To validate the HOTAIR secondary structure map derived from the SHAPE data, we additionally performed DMS and terbium probing. DMS methylates adenosines and cytidines that are not base-paired, while terbium cleavage targets single-stranded regions in a non-sequence-specific manner, similar to in-line probing techniques (Sigel et al., Nature 2000). Both DMS and Terbium reactivity are in good agreement with SHAPE reactivity of HOTAIR (Figure 2, also see Figures S2–S3 and Table S1). Only 7.6% of nucleotides with high SHAPE reactivity displayed low reactivity to DMS and vice versa. Only 7.9% of nucleotides with high SHAPE reactivity displayed low reactivity when treated with terbium and vice versa.

HOTAIR forms independent structural modules

To interpret the structure map obtained by chemical probing, we used the 3S shotgun approach developed by the Sanbonmatsu lab (Novikova et al., 2013). In this approach, the full length lncRNA is mapped alongside sequential segments of the RNA to identify potential independently-folded sub-domains. If secondary structural elements identified within a given fragment match the probing profile of the full length RNA, then a subdomain is implicated.

In our work, we designed a total of 8 fragments (Figure 3).
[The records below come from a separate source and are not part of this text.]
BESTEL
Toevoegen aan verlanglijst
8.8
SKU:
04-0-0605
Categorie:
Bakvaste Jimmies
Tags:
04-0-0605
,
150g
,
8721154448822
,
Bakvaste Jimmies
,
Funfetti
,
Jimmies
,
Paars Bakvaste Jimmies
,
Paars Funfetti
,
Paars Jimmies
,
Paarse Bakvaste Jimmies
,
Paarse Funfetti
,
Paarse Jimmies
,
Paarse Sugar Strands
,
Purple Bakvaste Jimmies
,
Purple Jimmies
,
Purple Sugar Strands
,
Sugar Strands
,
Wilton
Fragments F1–F4 span the entire HOTAIR sequence without overlapping each other and without breaking any secondary structure elements. Fragments F5–F7 overlap with those of F1–F4 and disrupt helical regions identified in our structure map. Finally, fragment F8 is a composite of F1 and F2. As for full-length HOTAIR, SEC profiles revealed that all eight fragments are homogeneous and monodisperse at 25 mM Mg2+. Additionally, SV-AUC revealed that they all possess ionic requirements for folding that are very similar to full-length HOTAIR, with K1/2Mg values between 6 to 12 mM (Table S2). At increasing Mg2+ concentrations, the fragments become more compact (Table S2). For instance, the hydrodynamic radius (Rh) of F8 decreases by up to 22.4 % in the presence of magnesium and that of F4 by 19 %.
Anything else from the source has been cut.